Carlos Curbelo, chairman of the state party's Hispanic Leadership Council, noted that Democrats blocked Bush's potentially historic nomination of a Hispanic to the U.S. Court of Appeals. The filibuster of Honduran-born Miguel Estrada was the first ever to be used against an appeals court nominee.
"I would hope Democrats don't apply a double standard if Republicans oppose Sotomayor based on her legal philosophy," Curbelo said. "Efforts to politicize it based on race should be rejected."
But some Democratic leaders immediately touted Sotomayor's potential to make history. U.S. Rep. Kathy Castor of Tampa said, "I am particularly excited that President Obama chose an Hispanic woman for this critical role . . . An Hispanic woman serving on the highest court in the land is an accomplishment for which we can all be proud."
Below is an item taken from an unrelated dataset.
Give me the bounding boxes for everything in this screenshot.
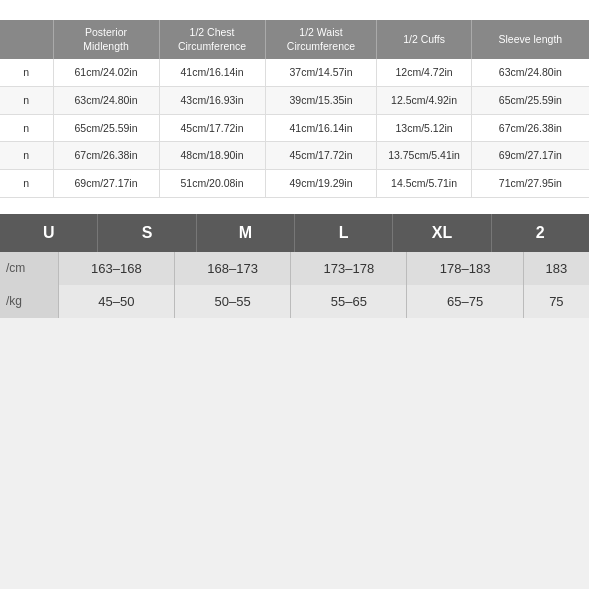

Obama visited Kissimmee, hub of Central Florida's fast-growing Puerto Rican community, during a major campaign swing right before he claimed the nomination and again six days before the election. Republican nominee John McCain also made repeated visits.
Unlike the Cuban-American community in South Florida, which has long standing ties to the Republican party, the Puerto Rican community in Central Florida is known for its political independence. Obama's investment in the Orlando area paid off when Hispanic voters statewide favored the Democratic presidential nominee for the first time in decades.
"The party already made those gains, and now it's a matter of keeping them," said Democratic state Rep. Darren Soto, the only Puerto Rican member of the state Legislature, who said he would hit Orlando-area radio talk shows this week to promote Sotomayor.
"Certainly there were rumblings early on whether Obama would make any big Hispanic appointments," he added. "Particularly in Central Florida, with her being Puerto Rican, this is going to be a huge point of pride."
Another Florida factor: Sotomayor's mother, Celina Sotomayor, now lives in Margate, a suburb north of Miami, in a condo she bought in 2001, acccording to property records.
The White House noted in its biography of Sotomayor that she talks to her mother, "who now lives in Florida, every day."